Becoming a published author is not for the faint of heart!
These critiques build my endurance, toughen my hide, and help prepare me for the tougher critiques (and possibly reviews) ahead. It’s kind of like those Braxton Hicks contractions before labor. Either they help your body prepare for the massive pain of childbirth, or they give you a false sense of security about how little pain you are going to have 🙂
Critiques are a bit of a litmus test to your writing readiness – and the more I expose myself to the instructive critique of others, the more I prepare my heart for the publishing world.
Ciphering out truth is a wonderful teaching tool.
After the initial shock and near-trauma, digging through those critiques for truthful nuggets of insight can make you a better writer. I ‘see’ patterns of bad writing habits, I’d never seen before. One critique said my heroine wasn’t likeable (gasp) – so I broke apart the character to figure out what might bring her more to ‘life’.
Those comments made me reevaulate my story – and make it STRONGER!!
Fact and Opinion are NOT the same thing
Judges are people too. They have a favorite genre they write or read, varying perspectives, and personal opinions. All of those things play a part in the critiques they give. Weeding through the comments to find what areas you might need to work on is a big deal – especially if you want to grow as a writer.
I’ve found that if more than one judge mentions the same thing, then maybe I should take a honest look at that particular piece of my story. But if only one judge makes a comment, which seems more renegade to me, then I’ll read what they have to say – measure it against the other comments and my own understandings, check with a crit partner, then make a decision from there. Some things are fact, but some things are opinion. I am the one (or my editor) who has the final say.
Why do we enter contests? The answer to that question really makes a difference on what you’ll get out of them. If it’s to win that cute little pendant…well, that’s certainly something.
If it’s to be published – that’s a BIG goal, but in all actuality publication through contest entry is not in high percentages. But…
entering contest to get your manuscript in front of editor is still a FABULOUS idea – and gives your name exposure.
If it’s to learn and grow as a writer- you’ll almost always achieve this goal from contests.
I want to become a better writer.
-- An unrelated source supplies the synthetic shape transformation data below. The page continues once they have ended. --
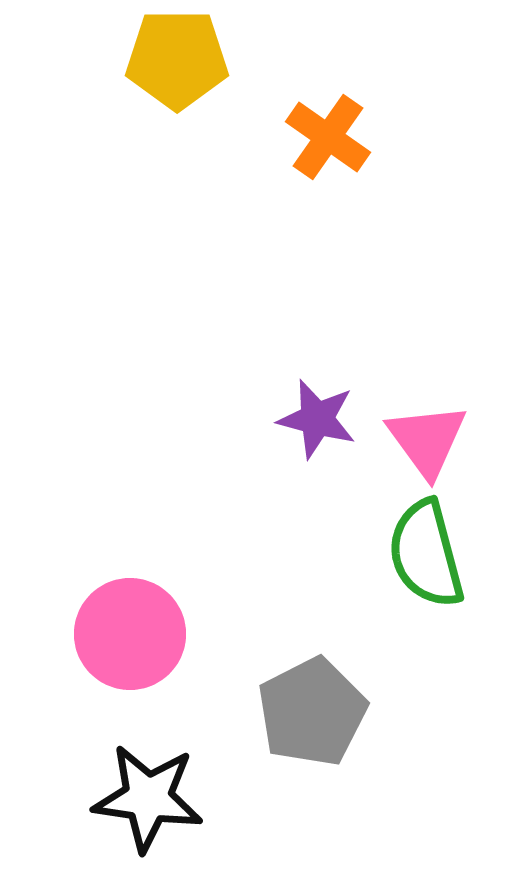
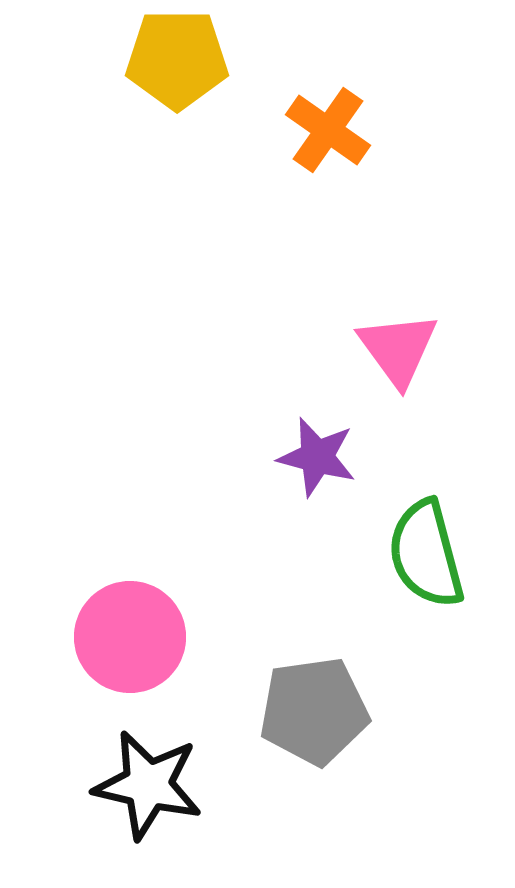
orange cross: moved 7 px up
purple star: moved 38 px down
pink triangle: moved 29 px left, 91 px up
pink circle: moved 3 px down
gray pentagon: moved 2 px right, 1 px up; rotated 19 degrees clockwise
black star: moved 13 px up; rotated 5 degrees clockwise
Contests have helped do that in so many ways. I’ve won a few along the way, but the best part has been the process of improvement from my first comments to the ones I’m expecting at the end of this month.
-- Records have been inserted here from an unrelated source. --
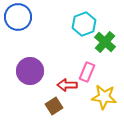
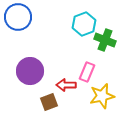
green cross: moved 2 px up; rotated 20 degrees counterclockwise
red arrow: moved 1 px left
yellow star: moved 2 px left, 1 px up; rotated 20 degrees counterclockwise
brown square: moved 5 px left, 4 px up; rotated 12 degrees clockwise
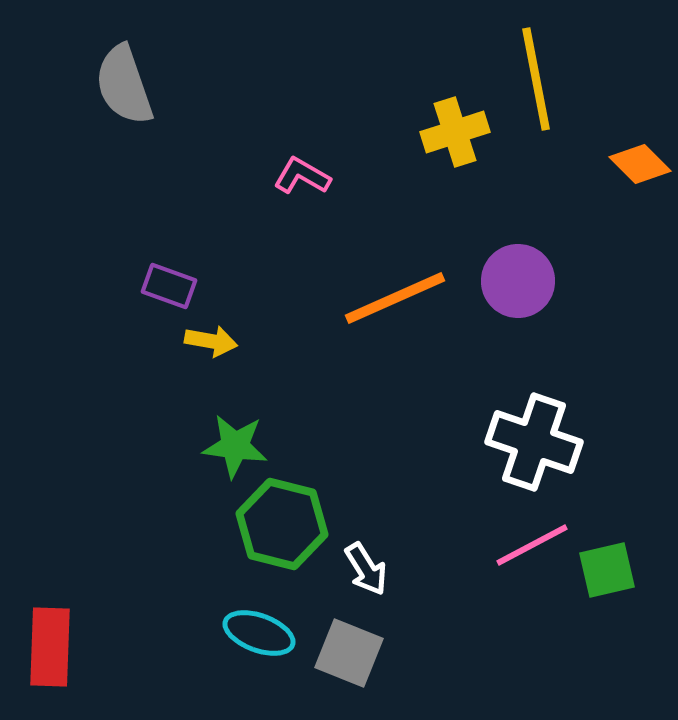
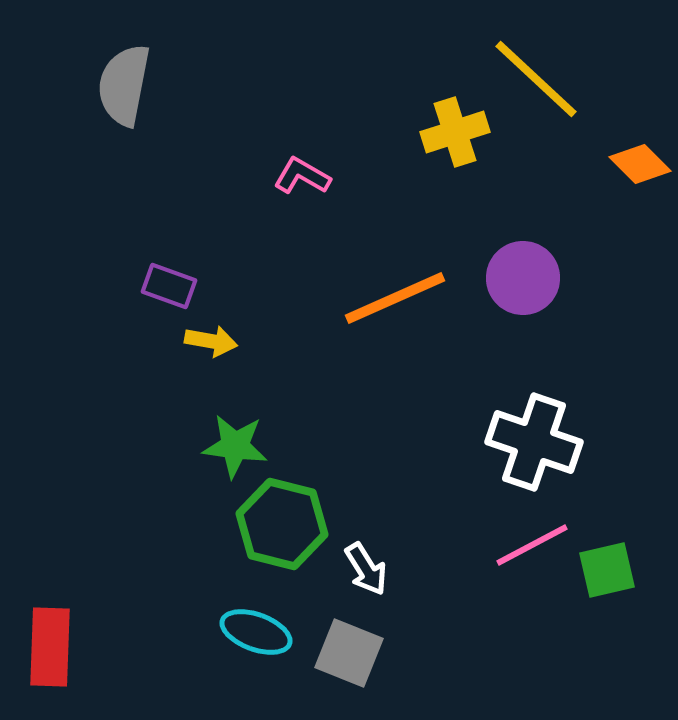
yellow line: rotated 36 degrees counterclockwise
gray semicircle: rotated 30 degrees clockwise
purple circle: moved 5 px right, 3 px up
cyan ellipse: moved 3 px left, 1 px up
Laughing at myself, or not taking myself too seriously is an important goal
Yes, we send our precious little stories out into a cruel world – but no one forces us to. My granny used to say “Advice not asked for is advice not wanted.” – but when we enter a contest, we’re basically ASKING for advice. It may not always come in the form we expect, but we can learn from many of the comments we receive (not all).
And having a good attitude about it, PLUS placing the whole situation into perspective helps. I had to do this so I wouldn’t keep getting upset about the comments. This is one small piece of your writing in one very small part of your life. Laughing, learning, and looking ahead help manage the disappointment that negative comments can bring (plus LOADS of good chocolate – NEVER underestimate the power of very good chocolate)
For fun – here’s a little contest song to the tune of the Beverly Hillbillies 🙂
Let’s listen to a story ‘bout a brand new writer’s plot
When the promise of a novel and a dream is all she’s got
So she sends away her ‘precious’ on a crazy contest spree
With the hopes of fame & fortune, and a load of cash money
Blind, she is
Round the bend
Well the first thing ya know, tons of judges have their say
And the dreams she had expected didn’t turn out quite that way
Said her characters were shoddy, and her plot just wouldn’t fit
So the poor deluded writer wants to just rare up and quit.
Mad, she is
And burnin’ things.
So when homicidal tendencies have left the author’s head
And the mention of the contest doesn’t have her seeing red
She can learn from those before her, who have made it into print
That the writer’s journey is a marathon and not a sprint.